Wydarzenia, które doprowadziły młodych krośnian na ławę oskarżonych rozegrały się 5 maja po godz. 22:00. Funkcjonariusze, którzy patrolowali okolice Parku Jordanowskiego przy ul. Grodzkiej na wałach zauważyli grupę młodych mężczyzn. Wśród nich był poszukiwany przez policję 19-latek.
Mundurowi podjęli decyzje o jego zatrzymaniu. Gdy próbowali założyć kajdanki nastolatkowi, ten próbował uciec. Jeden z policjantów złapał go za kurtkę i obaj upadli.
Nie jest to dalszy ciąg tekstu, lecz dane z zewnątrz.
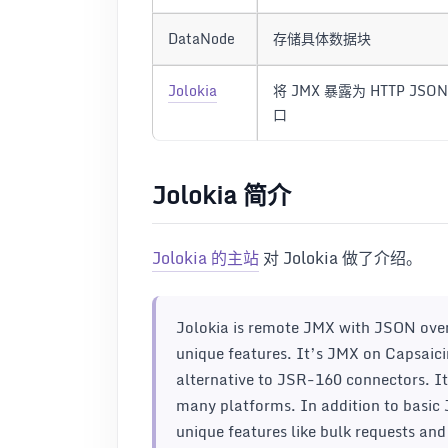
DataNode
存储具体数据块
Jolokia
将 JMX 暴露为 HTTP JSON
口
Jolokia 简介
Jolokia 的主站
对 Jolokia 做了介绍。
Jolokia is remote JMX with JSON over 
unique features. It’s JMX on Capsaici
alternative to JSR-160 connectors. It
many platforms. In addition to basic
unique features like bulk requests and 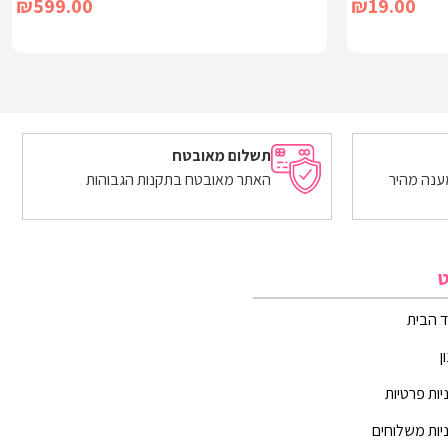
₪
599.00
₪
19.00
מידע נוסף
תשלום מאובטח
ענה מהיר
האתר מאובטח בתקנות הגבוהות
ט
 הבית
ן
יות פרטיות
יות משלוחים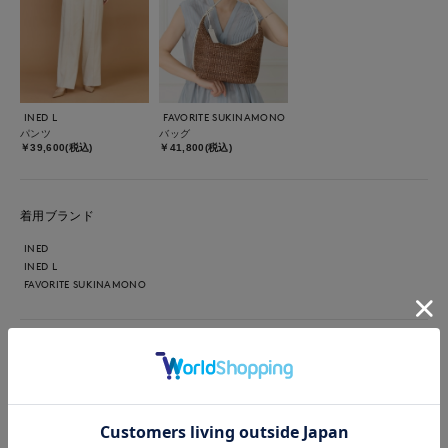
INED L
FAVORITE SUKINAMONO
パンツ
バッグ
￥39,600(税込)
￥41,800(税込)
着用ブランド
INED
INED L
FAVORITE SUKINAMONO
【着用サイズ】全て9号 【着用カラー】カーディガン:ブルー
パンツ:アイボリー 発色がキレイなブルーカーディガン。沢山の
ボタンと袖口のスリット、裾の太めリブで１枚着としても映える
デザイン。凸凹の表面感で涼しく、夏場に快適な素材です。 パ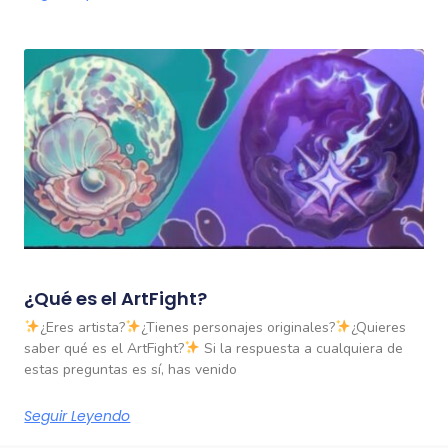
¿Qué es el ArtFight?
¿Eres artista?
¿Tienes personajes originales?
¿Quieres
saber qué es el ArtFight?
Si la respuesta a cualquiera de
estas preguntas es sí, has venido
Seguir Leyendo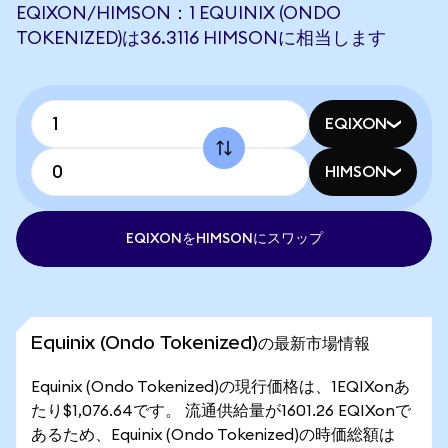
EQIXON/HIMSON：1 EQUINIX (ONDO
TOKENIZED)は36.3116 HIMSONに相当します
EQIXON
HIMSON
EQIXONをHIMSONにスワップ
Equinix (Ondo Tokenized)の最新市場情報
Equinix (Ondo Tokenized)の現行価格は、1EQIXonあ
たり$1,076.64です。 流通供給量が1601.26 EQIXonで
あるため、Equinix (Ondo Tokenized)の時価総額は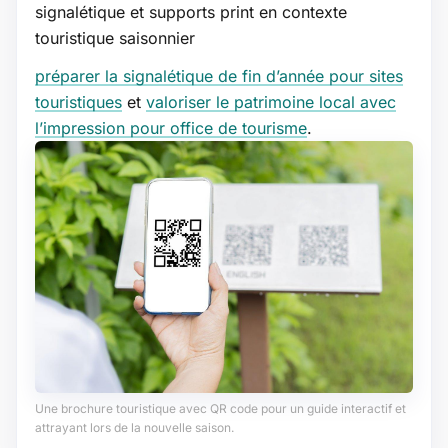
signalétique et supports print en contexte
touristique saisonnier
préparer la signalétique de fin d’année pour sites
touristiques
et
valoriser le patrimoine local avec
l’impression pour office de tourisme
.
Une brochure touristique avec QR code pour un guide interactif et
attrayant lors de la nouvelle saison.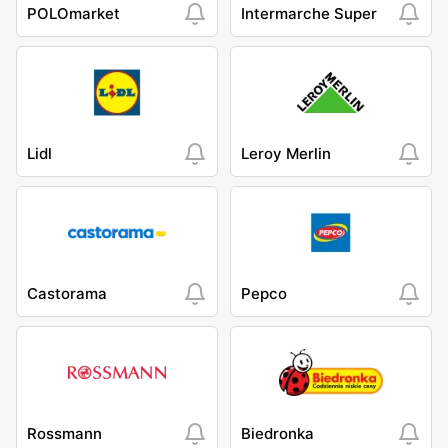
POLOmarket
Intermarche Super
Lidl
Leroy Merlin
Castorama
Pepco
Rossmann
Biedronka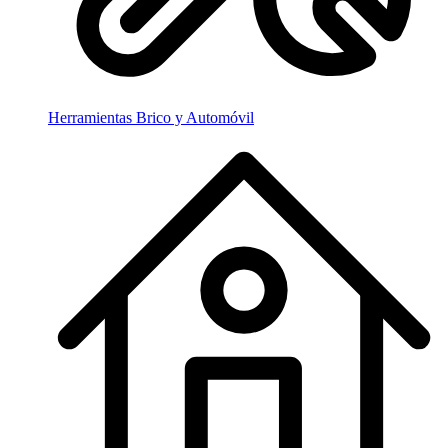
Herramientas Brico y Automóvil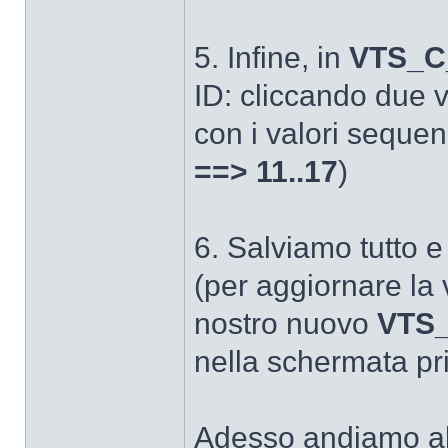
5. Infine, in
VTS_C
ID: cliccando due vo
con i valori seque
==> 11..17
)
6. Salviamo tutto 
(per aggiornare la 
nostro nuovo
VTS_
nella schermata pri
Adesso andiamo al 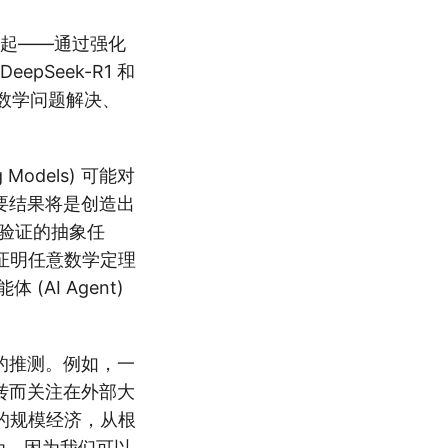
 的兴起——通过强化
epSeek-R1 和
 在数学问题解决、
odels) 可能对
的主要结果将是创造出
本验证的抽象任
证明任意数学定理
 (AI Agent)
广泛的推测。例如，一
束，转而关注在外部大
的规模经济，从根
认为，因为我们可以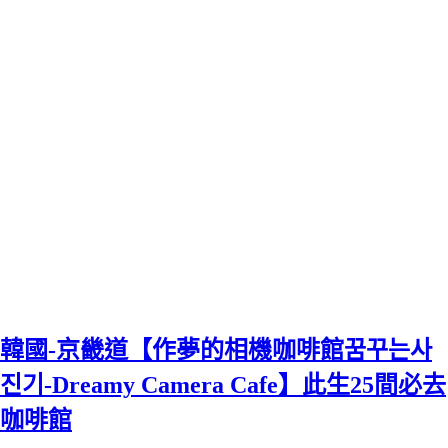
韓國-京畿道【作夢的相機咖啡館꿈꾸는사
진기-Dreamy Camera Cafe】此生25間必去
咖啡館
Wtedy dwaj młodzi mężczyźni zaatakowali policjantów.
- Zaczęli zadawać obu funkcjonariuszom ciosy w sposób bardzo dynamiczny - relacjonuje Iwona Czerwonka-Rogoś, Prokurator Rejonowy w Krośnie.
Dodaje, że uderzali ich pięściami i kopali po całym ciele.
Jeden z policjantów wyjął broń służbową i oddał strzał ostrzegawczy w powietrze.
- Młodzi mężczyźni cały czas kierowali wobec interweniujących funkcjonariuszy określenia o charakterze wulgarnym, obelżywym i prowokacyjnym - mówi prokurator Iwona Czerwonka-Rogoś.
Kiedy drugi strzał ostrzegawczy nie opanował nastolatków, policjant wezwał pomoc i użył ręcznego miotacza gazu.
Na miejsce dojechał kolejny patrol policji. Mężczyźni zostali obezwładnieni i zatrzymani.
Prokuratura Rejonowa w Krośnie skierowała już do sądu akt oskarżenia przeciwko dwóm 19-latkom. Sprawę trzeciego mężczyzny wyłączono do odrębnego postępowania. - Ponieważ nie stosuje się do zastosowanego wobec niego dozoru i ukrywa się przed organami ścigania - tłumaczy prokurator Iwona Czerwonka-Rogoś.
Jeden z 19-latków odpowie za czynną napaść na funkcjonariuszy KMP w Krośnie oraz spowodowanie uszczerbku na zdrowiu policjanta. Podobnie jak drugi z nastolatków, usłyszał też zarzut znieważenia funkcjonariuszy i wywierania na nich wpływu.
Młodzi krośnianie nie przyznali się do popełnienia zarzucanych im czynów i odmówili składania wyjaśnień.